Perilaku Menyimpang pada Remaja dan Solusinya
Masalah Remaja Di Sekolah Remaja yang masih sekolah di
SLTP/ SLTA selalu mendapat banyak hambatan atau masalah yang biasanya muncul
dalam bentuk perilaku. Berikut ada lima
daftar masalah yang selalu dihadapi para remaja di sekolah
1. Perilaku Bermasalah (problem
behavior). Masalah perilaku yang dialami remaja di sekolah dapat dikatakan
masih dalam kategori wajar jika tidak merugikan dirinya sendiri dan orang lain.
Dampak perilaku bermasalah yang dilakukan remaja akan menghambat dirinya dalam
proses sosialisasinya dengan remaja lain, dengan guru, dan dengan masyarakat.

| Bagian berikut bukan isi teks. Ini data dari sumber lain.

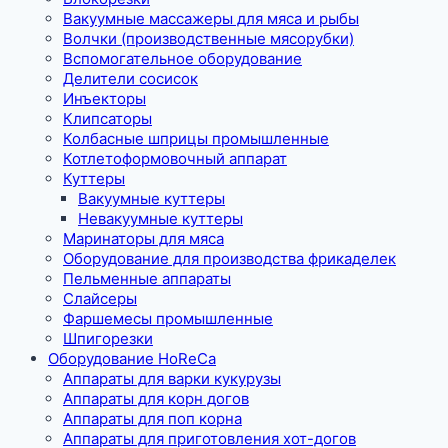
Вакуумные массажеры для мяса и рыбы
Волчки (производственные мясорубки)
Вспомогательное оборудование
Делители сосисок
Инъекторы
Клипсаторы
Колбасные шприцы промышленные
Котлетоформовочный аппарат
Куттеры
Вакуумные куттеры
Невакуумные куттеры
Маринаторы для мяса
Оборудование для производства фрикаделек
Пельменные аппараты
Слайсеры
Фаршемесы промышленные
Шпигорезки
Оборудование HoReCa
Аппараты для варки кукурузы
Аппараты для корн догов
Аппараты для поп корна
Аппараты для приготовления хот-догов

Perilaku malu dalam dalam mengikuti berbagai aktvitas yang digelar sekolah
misalnya, termasuk dalam kategori perilaku bermasalah yang menyebabkan seorang
remaja mengalami kekurangan pengalaman. Jadi problem behaviour akan merugikan
secara tidak langsung pada seorang remaja di sekolah akibat perilakunya
sendiri.
2. Perilaku menyimpang (behaviour
disorder). Perilaku menyimpang pada remaja merupakan perilaku yang kacau yang
menyebabkan seorang remaja kelihatan gugup (nervous) dan perilakunya tidak
terkontrol (uncontrol). Memang diakui bahwa tidak semua remaja mengalami
behaviour disorder. Seorang remaja mengalami hal ini jika ia tidak tenang,
unhappiness dan menyebabkan hilangnya konsentrasi diri. Perilaku menyimpang
pada remaja akan mengakibatkan munculnya tindakan tidak terkontrol yang
mengarah pada tindakan kejahatan. Penyebab behaviour disorder lebih banyak
karena persoalan psikologis yang selalu menghantui dirinya.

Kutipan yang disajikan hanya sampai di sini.